Four ways to STOP thinking about something

That gawd-awful embarrassing incident at the office …. the fight you had with your spouse last Tuesday …. the depressingly deflated bottom line on your 401K … Whatever it is, it’s driving you crazy and you can’t get it out of your mind. You find yourself ruminating on it when you’re driving to work, stewing about it as you watch TV, replaying it endlessly when you’re trying to get to sleep. You just can’t stop thinking about it.

Or can you? Yes, you can, but not by simply giving your brain an order. Here are four ways to stop thinking about something.

1.Stop trying to forget about it. Realize that you can’t literally “get something out of your mind”. There’s no way to forget on demand, and you can’t “unthink” something you’ve thought. If you keep telling yourself to forget something, you’ll just burn it even more indelibly into your memory. Every time you order yourself to stop thinking about something you’re making that something more and more vivid and available to your imagination. Having a mental wrestling match with an unwanted thought is a sure-fire way to make it hang around.

2. It’s all about replacement. The key to managing unwanted thoughts isn’t eviction, it’s replacement. You can only think one thought at a time, so every time you catch yourself thinking an unwanted thought, immediately start thinking about something else. ANYTHING else.

The replacement thought doesn’t have to be the opposite of the unwanted thought; if you keep thinking about how you screwed up at work, you don’t have to replace that with thoughts about times when you did well. And you don’t have to replace an unwanted thought with something of equal gravity. You don’t even have to come up with a particularly positive thought; neutral is just fine. It just has to be a thought about something else. If you’re envisioning what it will be like if you lose your job and you can get yourself to switch, even for a moment, to thinking how terrible that guy’s haircut is, you’ve moved in the right direction.

3. Don’t let the train get rolling.
The longer you entertain a thought, the larger, more dire, and more sticky it gets. You know the routine; you start out thinking about what a pain in the ass your husband as been lately, and before you know it you’ve built a future scenario that includes divorce, losing the house, moving to a shitty one-room apartment on the other side of the tracks, and going on food stamps.

The trick is to stop it before it gets momentum – stop the train while it’s still in the station, before it builds up steam and starts barrelling downhill. As soon as you catch yourself thinking an unwanted thought, replace it.
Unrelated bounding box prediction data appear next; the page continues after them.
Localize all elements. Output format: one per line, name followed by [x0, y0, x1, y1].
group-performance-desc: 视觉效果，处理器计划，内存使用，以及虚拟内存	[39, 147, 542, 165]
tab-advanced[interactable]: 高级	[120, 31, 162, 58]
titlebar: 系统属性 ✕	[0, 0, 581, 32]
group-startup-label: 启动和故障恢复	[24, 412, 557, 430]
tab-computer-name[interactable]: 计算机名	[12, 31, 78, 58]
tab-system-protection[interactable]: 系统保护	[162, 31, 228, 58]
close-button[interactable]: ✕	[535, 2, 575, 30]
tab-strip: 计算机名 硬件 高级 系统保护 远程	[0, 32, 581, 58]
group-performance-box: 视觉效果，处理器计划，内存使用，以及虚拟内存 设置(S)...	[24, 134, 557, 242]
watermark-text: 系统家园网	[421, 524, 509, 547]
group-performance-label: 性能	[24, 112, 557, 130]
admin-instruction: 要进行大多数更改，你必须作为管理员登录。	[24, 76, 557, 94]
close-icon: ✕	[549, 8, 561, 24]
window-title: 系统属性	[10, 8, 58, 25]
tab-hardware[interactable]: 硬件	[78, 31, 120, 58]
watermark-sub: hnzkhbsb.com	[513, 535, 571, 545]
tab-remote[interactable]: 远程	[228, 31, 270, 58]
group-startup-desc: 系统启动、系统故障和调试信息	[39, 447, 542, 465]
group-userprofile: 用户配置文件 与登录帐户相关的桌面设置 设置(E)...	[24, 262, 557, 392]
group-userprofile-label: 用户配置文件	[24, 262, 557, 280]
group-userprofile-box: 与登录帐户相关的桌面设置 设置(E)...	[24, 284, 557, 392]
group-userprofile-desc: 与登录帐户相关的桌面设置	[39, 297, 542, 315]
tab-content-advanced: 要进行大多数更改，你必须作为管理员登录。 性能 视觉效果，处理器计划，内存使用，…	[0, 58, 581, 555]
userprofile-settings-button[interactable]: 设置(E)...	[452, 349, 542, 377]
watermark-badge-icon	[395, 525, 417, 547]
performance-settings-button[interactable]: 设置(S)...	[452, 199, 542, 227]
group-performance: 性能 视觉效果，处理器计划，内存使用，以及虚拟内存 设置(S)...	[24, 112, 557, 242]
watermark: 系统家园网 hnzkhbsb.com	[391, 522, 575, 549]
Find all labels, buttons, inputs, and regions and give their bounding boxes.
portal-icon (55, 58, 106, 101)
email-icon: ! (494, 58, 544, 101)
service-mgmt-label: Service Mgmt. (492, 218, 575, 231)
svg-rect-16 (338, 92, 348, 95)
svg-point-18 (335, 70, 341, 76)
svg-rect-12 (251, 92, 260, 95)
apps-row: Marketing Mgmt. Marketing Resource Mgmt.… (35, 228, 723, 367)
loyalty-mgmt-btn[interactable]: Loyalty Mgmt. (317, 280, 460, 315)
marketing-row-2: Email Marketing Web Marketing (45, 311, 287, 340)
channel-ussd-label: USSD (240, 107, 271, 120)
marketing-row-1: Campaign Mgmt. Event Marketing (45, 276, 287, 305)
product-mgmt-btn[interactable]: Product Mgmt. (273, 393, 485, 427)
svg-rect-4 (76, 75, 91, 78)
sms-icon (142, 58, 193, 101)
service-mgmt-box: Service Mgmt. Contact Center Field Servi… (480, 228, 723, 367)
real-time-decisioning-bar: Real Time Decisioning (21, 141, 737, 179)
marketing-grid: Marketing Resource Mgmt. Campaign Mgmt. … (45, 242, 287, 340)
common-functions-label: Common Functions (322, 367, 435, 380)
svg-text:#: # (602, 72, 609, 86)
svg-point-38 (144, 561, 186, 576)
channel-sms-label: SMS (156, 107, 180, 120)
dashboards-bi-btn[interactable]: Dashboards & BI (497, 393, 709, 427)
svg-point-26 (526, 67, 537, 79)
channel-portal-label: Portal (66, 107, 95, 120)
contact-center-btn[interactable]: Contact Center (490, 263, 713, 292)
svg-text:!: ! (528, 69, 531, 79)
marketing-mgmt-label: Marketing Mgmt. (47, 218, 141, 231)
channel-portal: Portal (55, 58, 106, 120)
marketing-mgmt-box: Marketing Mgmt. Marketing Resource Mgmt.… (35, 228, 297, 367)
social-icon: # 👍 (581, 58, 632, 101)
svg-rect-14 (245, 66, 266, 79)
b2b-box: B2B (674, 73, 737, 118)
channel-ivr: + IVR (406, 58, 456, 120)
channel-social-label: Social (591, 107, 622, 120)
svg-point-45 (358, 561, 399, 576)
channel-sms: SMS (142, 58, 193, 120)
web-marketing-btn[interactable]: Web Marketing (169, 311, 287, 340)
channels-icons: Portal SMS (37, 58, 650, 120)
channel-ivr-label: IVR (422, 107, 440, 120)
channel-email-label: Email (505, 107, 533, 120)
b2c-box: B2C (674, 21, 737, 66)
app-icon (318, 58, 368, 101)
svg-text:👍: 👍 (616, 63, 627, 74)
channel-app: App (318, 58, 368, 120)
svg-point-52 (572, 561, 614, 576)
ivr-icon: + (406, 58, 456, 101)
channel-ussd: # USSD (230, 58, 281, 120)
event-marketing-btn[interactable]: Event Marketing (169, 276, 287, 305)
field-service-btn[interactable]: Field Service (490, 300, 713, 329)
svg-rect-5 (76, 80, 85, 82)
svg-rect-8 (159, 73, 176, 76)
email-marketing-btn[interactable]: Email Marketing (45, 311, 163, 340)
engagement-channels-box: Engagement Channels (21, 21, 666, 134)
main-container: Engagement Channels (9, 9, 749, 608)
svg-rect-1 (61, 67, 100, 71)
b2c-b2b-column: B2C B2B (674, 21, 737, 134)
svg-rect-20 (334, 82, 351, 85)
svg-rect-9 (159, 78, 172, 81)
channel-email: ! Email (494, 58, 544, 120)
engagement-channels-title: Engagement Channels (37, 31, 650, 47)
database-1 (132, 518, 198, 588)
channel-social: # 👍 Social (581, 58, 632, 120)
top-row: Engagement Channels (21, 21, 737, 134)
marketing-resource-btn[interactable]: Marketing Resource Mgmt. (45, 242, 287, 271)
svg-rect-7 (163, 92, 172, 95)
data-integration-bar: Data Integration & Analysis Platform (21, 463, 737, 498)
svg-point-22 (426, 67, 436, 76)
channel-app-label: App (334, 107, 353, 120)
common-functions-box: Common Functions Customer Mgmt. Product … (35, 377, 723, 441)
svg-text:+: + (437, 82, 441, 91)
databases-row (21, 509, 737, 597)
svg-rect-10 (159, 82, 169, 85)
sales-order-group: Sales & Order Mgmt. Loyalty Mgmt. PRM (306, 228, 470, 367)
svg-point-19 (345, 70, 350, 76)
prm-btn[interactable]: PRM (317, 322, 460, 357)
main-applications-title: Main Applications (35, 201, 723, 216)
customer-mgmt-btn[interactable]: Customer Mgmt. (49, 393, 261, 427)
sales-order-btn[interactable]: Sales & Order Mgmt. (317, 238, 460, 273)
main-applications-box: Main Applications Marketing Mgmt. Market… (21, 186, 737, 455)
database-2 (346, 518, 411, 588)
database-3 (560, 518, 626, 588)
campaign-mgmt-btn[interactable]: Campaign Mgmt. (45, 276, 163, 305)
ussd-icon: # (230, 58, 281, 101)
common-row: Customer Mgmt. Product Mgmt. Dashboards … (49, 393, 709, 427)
Think about what you’re having for lunch, or what the livingroom would look like painted blue, or whether your neighbor is pregnant or just getting fat. Think anything else at all, and you’ll stop the momentum. The thought may come back very quickly, and if it does, switch again. Don’t forget, a thought has only whatever power you give it. Thoughts may rise out of nowhere, but they can’t stick around unless you agree to think them. You always have the power to think about something else.

Actually this is the hard part – monitoring your thoughts takes some effort – but if you’ve vigilant about it you’ll be surprised at how quickly an unwanted thought loses traction.

4. Don’t talk about it. This goes directly counter to the “get it off your chest” school of thought, but the fact is that nothing validates and strengthens an unwanted thought like hearing yourself talk about it. Unless what you’ve been thinking about could actually be put to rest by a simple yes or no answer (“so are you having an affair or not?”), talking about whatever it is will just make you think about it all the more often, and more pessimistically. There’s no voice you trust like your own, and hearing yourself verbalize whatever it is will make it real to you like nothing else could.